Word-level linguistic metric extraction (surprisal, frequency, length, parsing features)
Project description
Psycholing Metrics
Extract word-level linguistic metrics from text: surprisal (primary focus), frequency, word length, and parsing features (POS, NER, morphology, dependencies via spaCy).
Installation
pip install psycholing-metrics
python -m spacy download en_core_web_sm
Or install directly from GitHub:
pip install git+https://github.com/lacclab/psycholing-metrics.git
Quick Start
import spacy
from psycholing_metrics import get_metrics, create_surprisal_extractor, SurprisalExtractorType
text = "Many of us know we don't get enough sleep."

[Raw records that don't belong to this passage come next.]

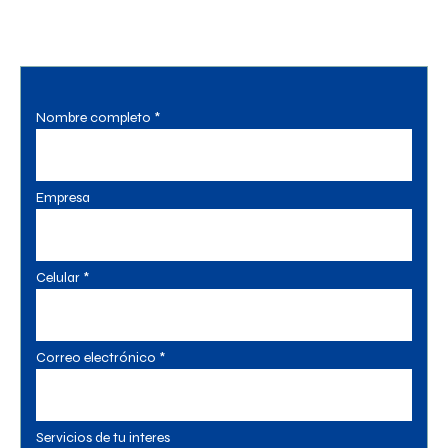
Nombre completo *
Empresa
Celular *
Correo electrónico *
Servicios de tu interes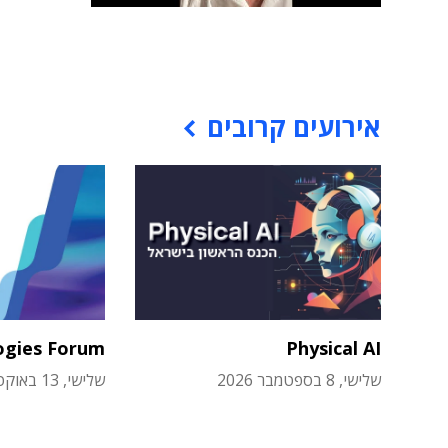
אירועים קרובים
ogies Forum
Physical AI
שלישי, 8 בספטמבר 2026
שלישי, 13 באוקטובר 2026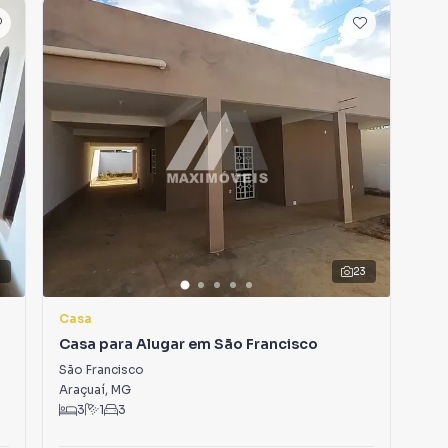
23
Casa
Ca
Casa para Alugar em São Francisco
Cas
de 
São Francisco
Can
Araçuaí
,
MG
Ara
3
1
3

extractor = create_surprisal_extractor(
extractor_type=SurprisalExtractorType.CAT_CTX_LEFT,
model_name="gpt2",
)
parsing_model = spacy.load("en_core_web_sm")
metrics = get_metrics(
target_text=text,
surp_extractor=extractor,
parsing_model=parsing_model,
parsing_mode="re-tokenize",
add_parsing_features=True,
)
Output (one row per word):
| Word | Length | Wordfreq_Frequency | subtlex_Frequency | gpt2_Surprisal | Word_idx | Token | POS | TAG | Token_idx | Relationship | Morph | Entity | Is_Content_Word | Reduced_POS | Head_word_idx | n_Lefts | n_Rights | AbsDistance2Head | Distance2Head | Head_Direction | |
|---|---|---|---|---|---|---|---|---|---|---|---|---|---|---|---|---|---|---|---|---|---|
| 0 | Many | 4 | 10.2645 | 11.4053 | 7.2296 | 1 | Many | ADJ | JJ | 0 | nsubj | ['Degree=Pos'] | True | ADJ | 4 | 0 | 1 | 3 | 3 | RIGHT | |
| 1 | of | 2 | 5.31617 | 6.39588 | 1.76724 | 2 | of | ADP | IN | 1 | prep | [] | False | FUNC | 1 | 0 | 1 | 1 | -1 | LEFT | |
| 2 | us | 2 | 9.82828 | 9.16726 | 1.56595 | 3 | us | PRON | PRP | 2 | pobj | ['Case=Acc', 'Number=Plur', 'Person=1', 'PronType=Prs'] | False | FUNC | 2 | 0 | 0 | 1 | -1 | LEFT | |
| 3 | know | 4 | 9.63236 | 7.41279 | 3.44459 | 4 | know | VERB | VBP | 3 | parataxis | ['Tense=Pres', 'VerbForm=Fin'] | True | VERB | 7 | 1 | 0 | 3 | 3 | RIGHT | |
| 4 | we | 2 | 8.17085 | 6.75727 | 5.35026 | 5 | we | PRON | PRP | 4 | nsubj | ['Case=Nom', 'Number=Plur', 'Person=1', 'PronType=Prs'] | False | FUNC | 7 | 0 | 0 | 2 | 2 | RIGHT |
You can also call individual functions:
from psycholing_metrics import get_surprisal, get_frequency, get_word_length
surprisal_df = get_surprisal(text, surp_extractor=extractor)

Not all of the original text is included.